As Christians, we're not always very good at distinguishing between "Unbiblical" and "A-Biblical" things. 

Something is a-biblical if it is an issue not addressed in Scripture. The Internet, for example, is a-biblical. The Bible doesn't provide us black and white instructions regarding the use of the Internet. What we decide in a-biblical areas must depend on the principles we gain from Scripture that speaks in other areas. Ephesians 5:3 tells us that among us "there must not be even a hint of sexual immorality..." which certainly governs the ways we use the Internet. There are lots of passages in the Bible that give principles concerning our involvement in a-biblical things, but something is not unbiblical simply because it is not found in Scripture. 

Something is unbiblical if it directly contradicts the clear teaching of Scripture. Drunkenness is unbiblical. Adultery is unbiblical. Idolatry is unbiblical

I'm reading a book right now about parenting that speaks a lot about "unbiblical" approaches to parenting, like grounding your children. I respectfully disagree with that use of the term "unbiblical." Your specific disciplinary technique for raising children is an a-biblical practice. Failure to discipline your children would be unbiblical (Proverbs 22:6; Ephesians 6:4). The author believes grounding your children is an unwise practice, and I might be inclined to agree; but I reject the idea that a parent who grounds their child is doing something unbiblical. I do not believe it is a sin to ground your child.

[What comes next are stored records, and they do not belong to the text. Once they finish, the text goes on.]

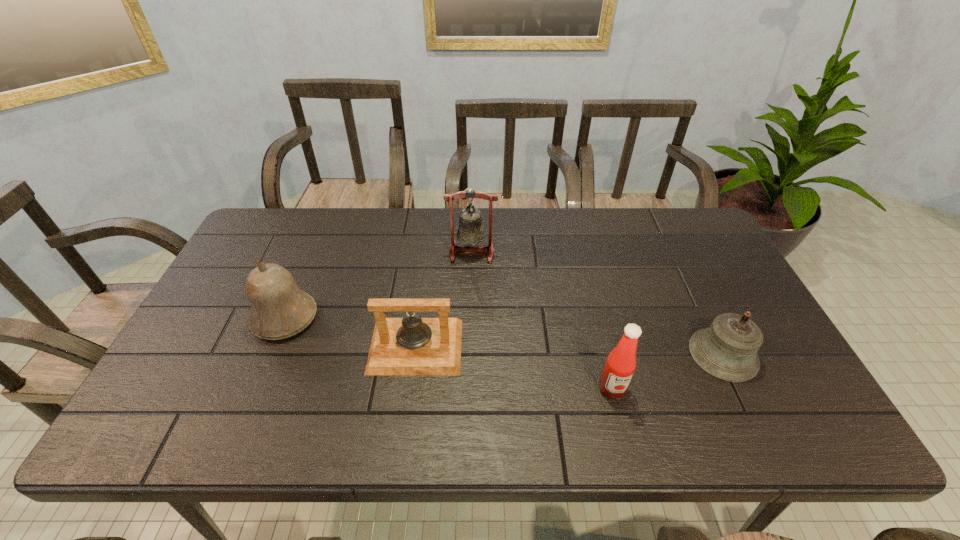 Locate an element on the screen. bell that is the second closest to the farthest bell is located at coordinates (279, 308).

At what (x,y) coordinates should I click in order to perform the action: click on blank area in the image that satisfies the following two spatial constraints: 1. on the front side of the leftmost object; 2. on the right side of the rightmost bell. Please return your answer as a coordinate pair (x, y). Looking at the image, I should click on (270, 354). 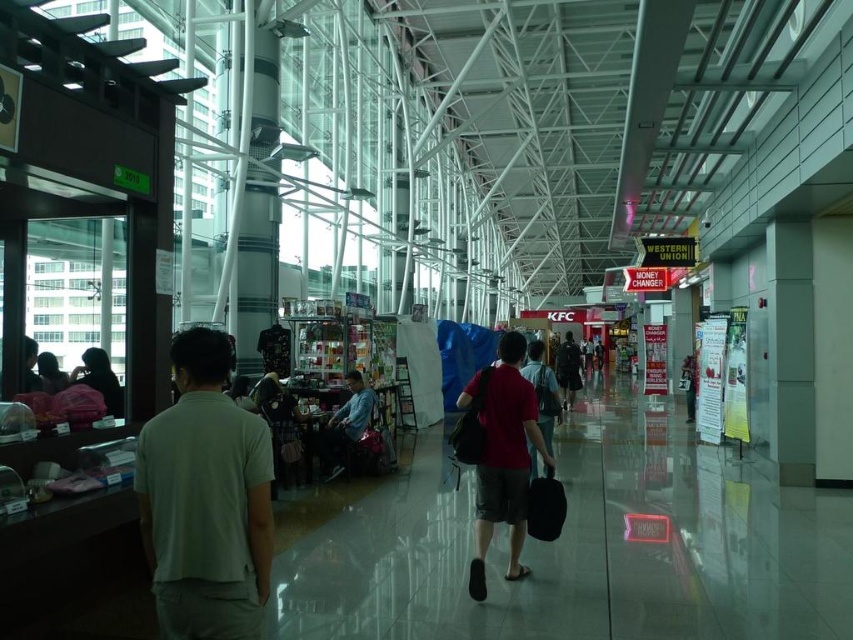 You are a customer in the mall and you see two shirts displayed at the kiosk. The light green cotton polo shirt at left and the matte red shirt at center. Which shirt is positioned more to the left side?

The light green cotton polo shirt at left is positioned more to the left side than the matte red shirt at center. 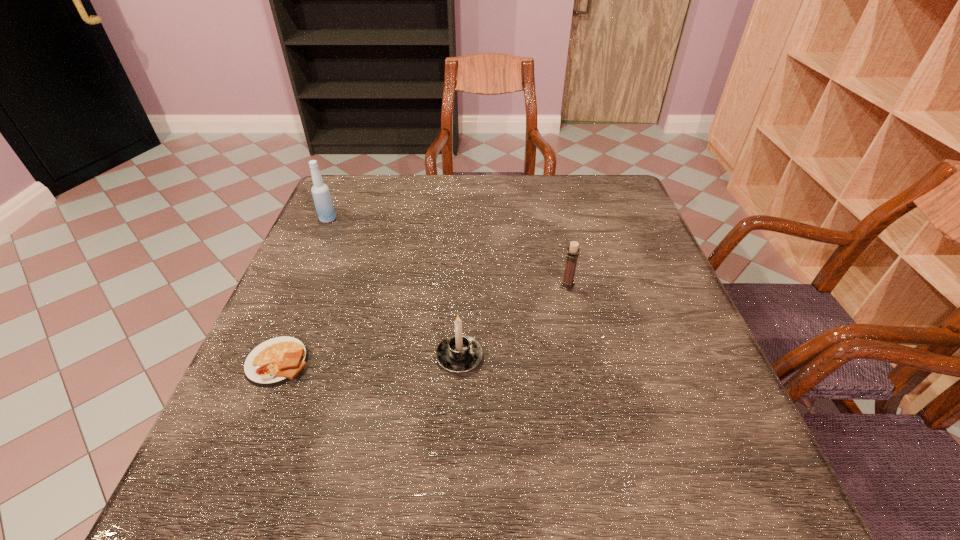 Identify the location of the farthest object. (324, 206).

Locate an element on the screen. This screenshot has width=960, height=540. bottle is located at coordinates (324, 206).

Where is `the second farthest object`? The image size is (960, 540). the second farthest object is located at coordinates (573, 251).

Where is `the rightmost object`? This screenshot has height=540, width=960. the rightmost object is located at coordinates click(x=573, y=251).

Where is `the left candle holder`? The width and height of the screenshot is (960, 540). the left candle holder is located at coordinates (458, 353).

Locate an element on the screen. the nearer candle holder is located at coordinates (458, 353).

Where is `omelet`? Image resolution: width=960 pixels, height=540 pixels. omelet is located at coordinates (275, 361).

Find the location of a particular element. The height and width of the screenshot is (540, 960). free space located on the front of the tallest object is located at coordinates (303, 274).

The width and height of the screenshot is (960, 540). I want to click on blank space located on the front of the rightmost object, so click(592, 402).

Locate an element on the screen. The image size is (960, 540). free spot located 0.070m with a handle on the side of the nearer candle holder is located at coordinates (462, 313). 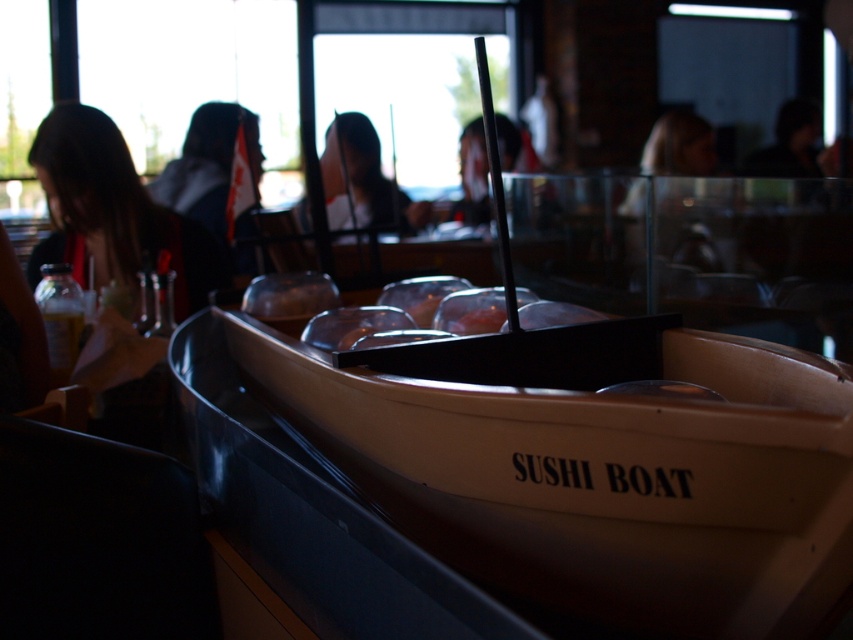 You are a customer at a sushi boat restaurant and want to grab the black stick from the sushi boat. The black stick is located at point (x=302, y=426). If you can reach up to 30 inches, can you reach it?

The black stick is located at point (x=302, y=426) and they are 32.66 inches apart, so you cannot reach it since your maximum reach is 30 inches.

You are a customer at a sushi restaurant and see the wooden sushi boat at center and the smooth black hair at center. Which object is nearer to you?

The wooden sushi boat at center is closer to the viewer than the smooth black hair at center.

You are a customer sitting at a table in the sushi boat restaurant. You notice two points marked on the sushi boat. The first point is at coordinate point (x=759, y=561) and the second is at point (x=502, y=140). Which point is closer to you?

Point (x=759, y=561) is closer to the viewer than point (x=502, y=140). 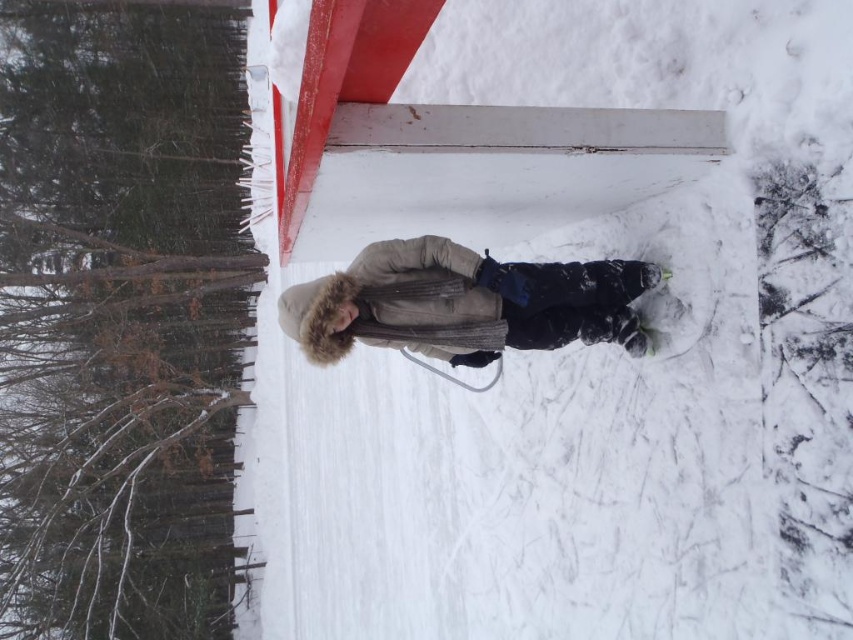 Who is more forward, [671,344] or [448,348]?

Positioned in front is point [448,348].

Find the location of a particular element. The height and width of the screenshot is (640, 853). white fluffy snow at center is located at coordinates (570, 344).

Find the location of a particular element. The width and height of the screenshot is (853, 640). white fluffy snow at center is located at coordinates (570, 344).

Find the location of `white fluffy snow at center`. white fluffy snow at center is located at coordinates (570, 344). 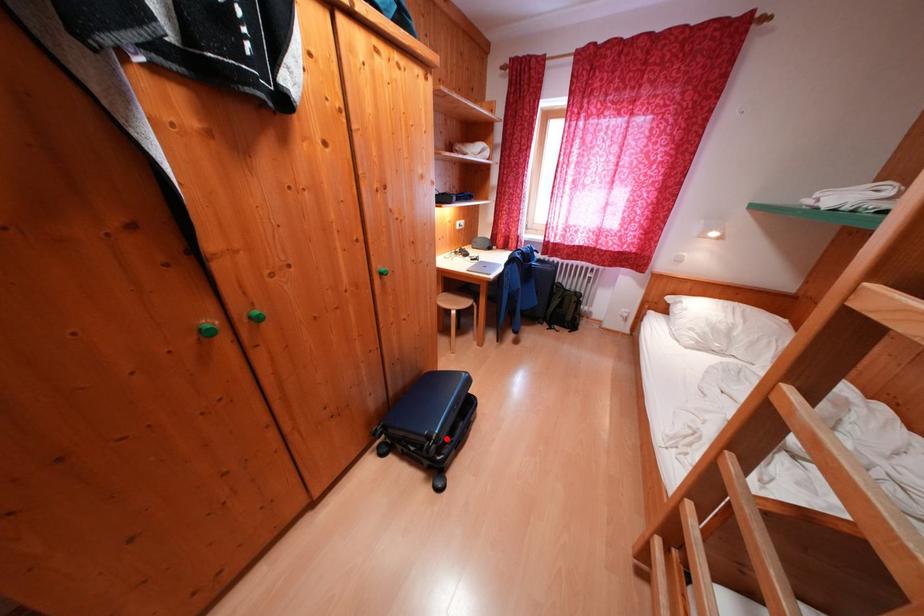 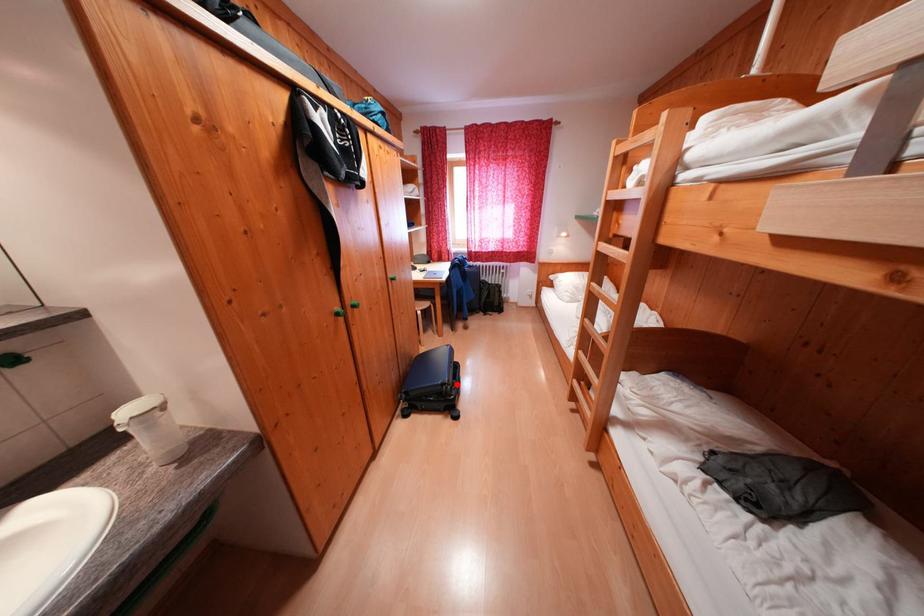 In the scene shown: I am providing you with two images of the same scene from different viewpoints. A red point is marked on the first image and another point is marked on the second image. Is the marked point in image1 the same physical position as the marked point in image2?

Yes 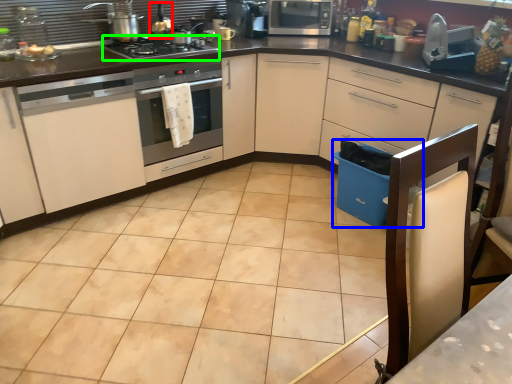 Question: Which object is positioned farthest from appliance (highlighted by a red box)? Select from dish washer (highlighted by a blue box) and gas stove (highlighted by a green box).

Choices:
 (A) dish washer
 (B) gas stove

Answer: (A) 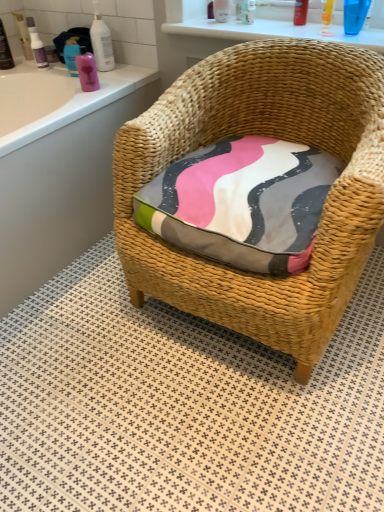 This screenshot has height=512, width=384. Find the location of `unoccupied area in front of transparent plastic cup at upper right, placed as the tenth toiletry when sorted from left to right`. unoccupied area in front of transparent plastic cup at upper right, placed as the tenth toiletry when sorted from left to right is located at coordinates (364, 36). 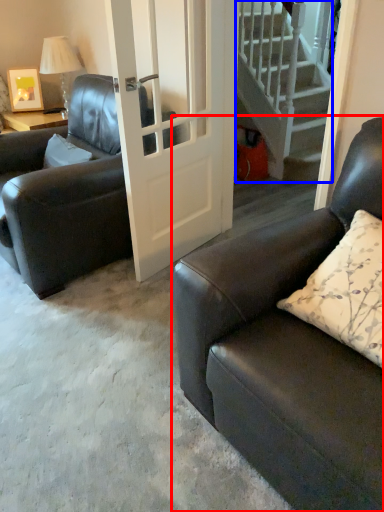 Question: Which object appears farthest to the camera in this image, studio couch (highlighted by a red box) or stairs (highlighted by a blue box)?

Choices:
 (A) studio couch
 (B) stairs

Answer: (B) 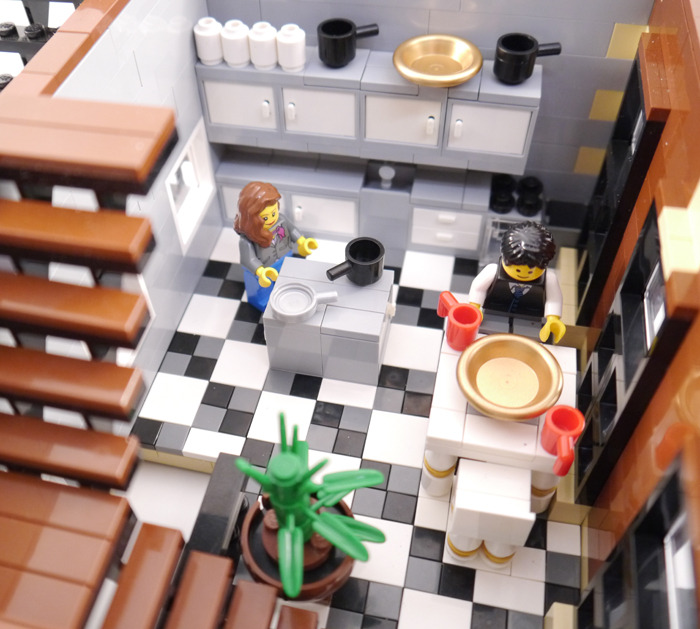 At what (x,y) coordinates should I click in order to perform the action: click on white handle on white cabinet door. Please return your answer as a coordinate pair (x, y). The height and width of the screenshot is (629, 700). Looking at the image, I should click on [455, 129]. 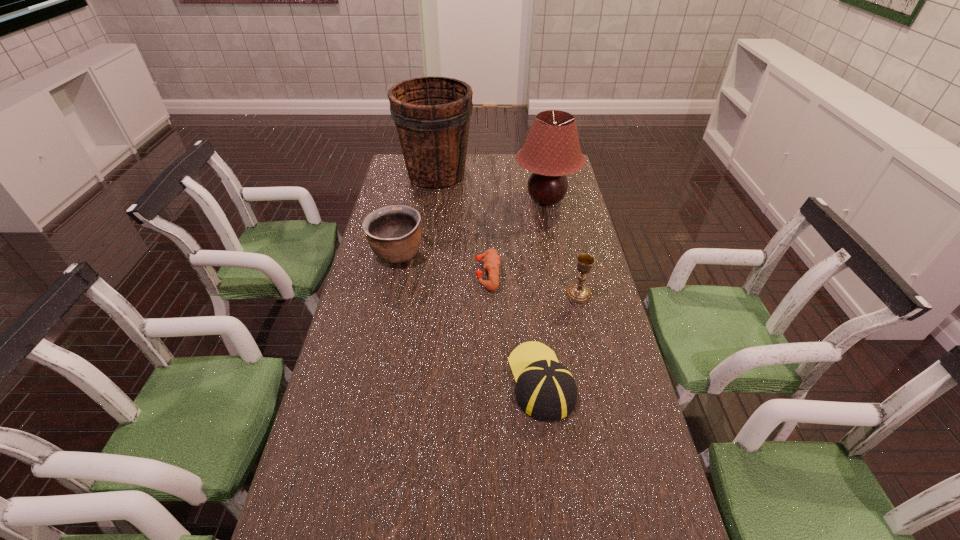 Where is `bucket`? This screenshot has width=960, height=540. bucket is located at coordinates (432, 115).

The image size is (960, 540). In order to click on lampshade in this screenshot , I will do `click(551, 151)`.

In order to click on pottery in this screenshot , I will do `click(393, 232)`.

Image resolution: width=960 pixels, height=540 pixels. In order to click on chalice in this screenshot , I will do `click(579, 293)`.

Where is `baseball cap`? The height and width of the screenshot is (540, 960). baseball cap is located at coordinates (545, 390).

You are a GUI agent. You are given a task and a screenshot of the screen. Output one action in this format:
    pyautogui.click(x=<x>, y=<y>)
    Task: Click on the second shortest object
    
    Given the screenshot: What is the action you would take?
    pyautogui.click(x=545, y=390)

Where is `the third object from left to right`? This screenshot has height=540, width=960. the third object from left to right is located at coordinates (491, 260).

Find the location of a particular element. puncher is located at coordinates (491, 260).

The height and width of the screenshot is (540, 960). Find the location of `blank space located 0.370m on the front of the bucket`. blank space located 0.370m on the front of the bucket is located at coordinates (426, 252).

Find the location of a particular element. Image resolution: width=960 pixels, height=540 pixels. free space located on the front-facing side of the lampshade is located at coordinates (561, 274). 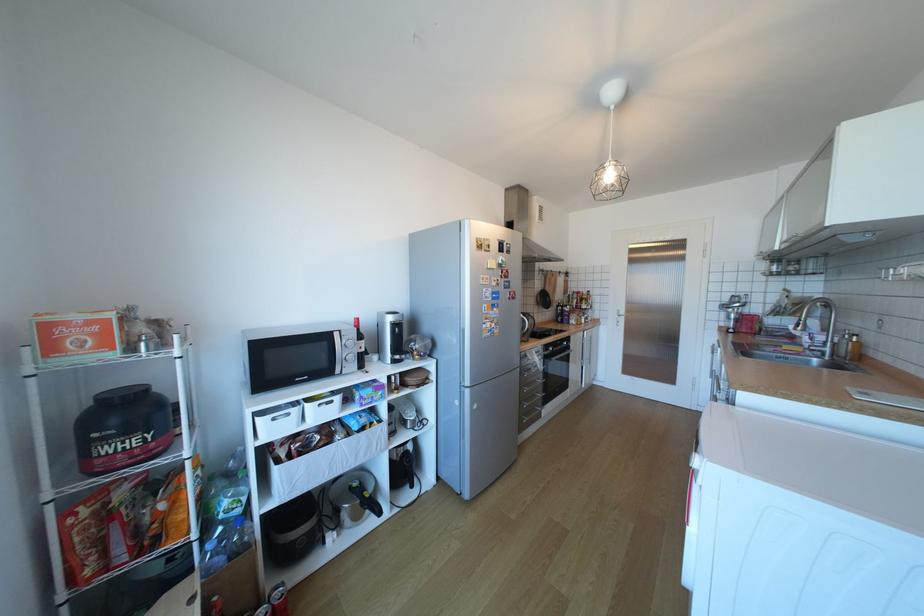 The image size is (924, 616). Identify the location of microwave door handle. (337, 352). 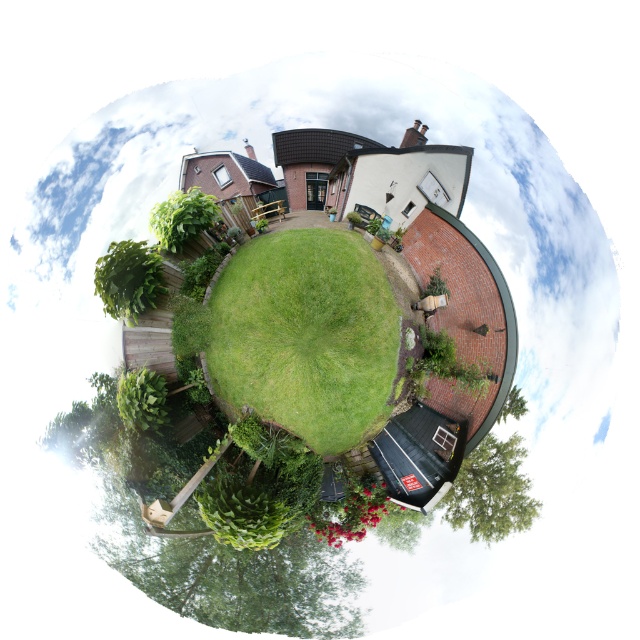 Which is more to the right, green grass at center or green leafy tree at lower left?

From the viewer's perspective, green grass at center appears more on the right side.

Find the location of a particular element. This screenshot has width=640, height=640. green grass at center is located at coordinates (307, 336).

Is point (211, 296) farther from camera compared to point (102, 273)?

That is True.

This screenshot has height=640, width=640. What are the coordinates of `green grass at center` in the screenshot? It's located at (307, 336).

Between green leafy tree at lower right and green leafy tree at lower left, which one has more height?

green leafy tree at lower right

Is green leafy tree at lower right in front of green leafy tree at lower left?

Yes, green leafy tree at lower right is closer to the viewer.

Is point (490, 452) in front of point (113, 300)?

Yes, point (490, 452) is in front of point (113, 300).

You are a GUI agent. You are given a task and a screenshot of the screen. Output one action in this format:
    pyautogui.click(x=<x>, y=<y>)
    Task: Click on the green leafy tree at lower right
    This screenshot has height=640, width=640.
    Given the screenshot: What is the action you would take?
    pyautogui.click(x=492, y=490)

Does green leafy tree at lower left have a greater height compared to green leafy tree at upper left?

Yes.

Does green leafy tree at lower left have a larger size compared to green leafy tree at upper left?

Correct, green leafy tree at lower left is larger in size than green leafy tree at upper left.

Which is behind, point (141, 250) or point (170, 209)?

The point (141, 250) is behind.

This screenshot has width=640, height=640. Find the location of `green leafy tree at lower left`. green leafy tree at lower left is located at coordinates (129, 278). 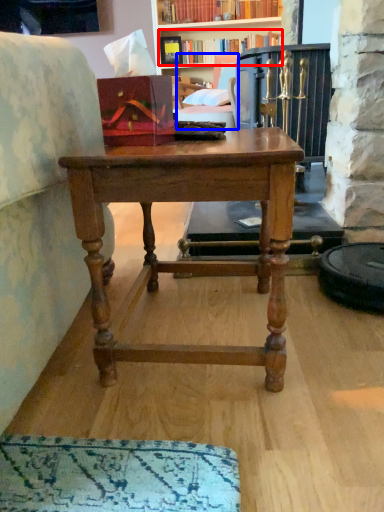 Question: Which object is further to the camera taking this photo, book (highlighted by a red box) or swivel chair (highlighted by a blue box)?

Choices:
 (A) book
 (B) swivel chair

Answer: (A)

We like black and white. We like a list of the rules. It is easier to declare something unbiblical and be done with it, but that isn't the way wise living works. There are many things in our lives today, whether in raising children or picking out a shirt to wear for work, which are decisions for which the Bible does not give us black and white answers. In those areas we have to apply Biblical principles, use the brain God gave us, and ask Him for His perspective (James 1:5) to guide us as we go. But we must also resist the urge to make blanket statements about "unbiblical" things which in reality the Bible says nothing about.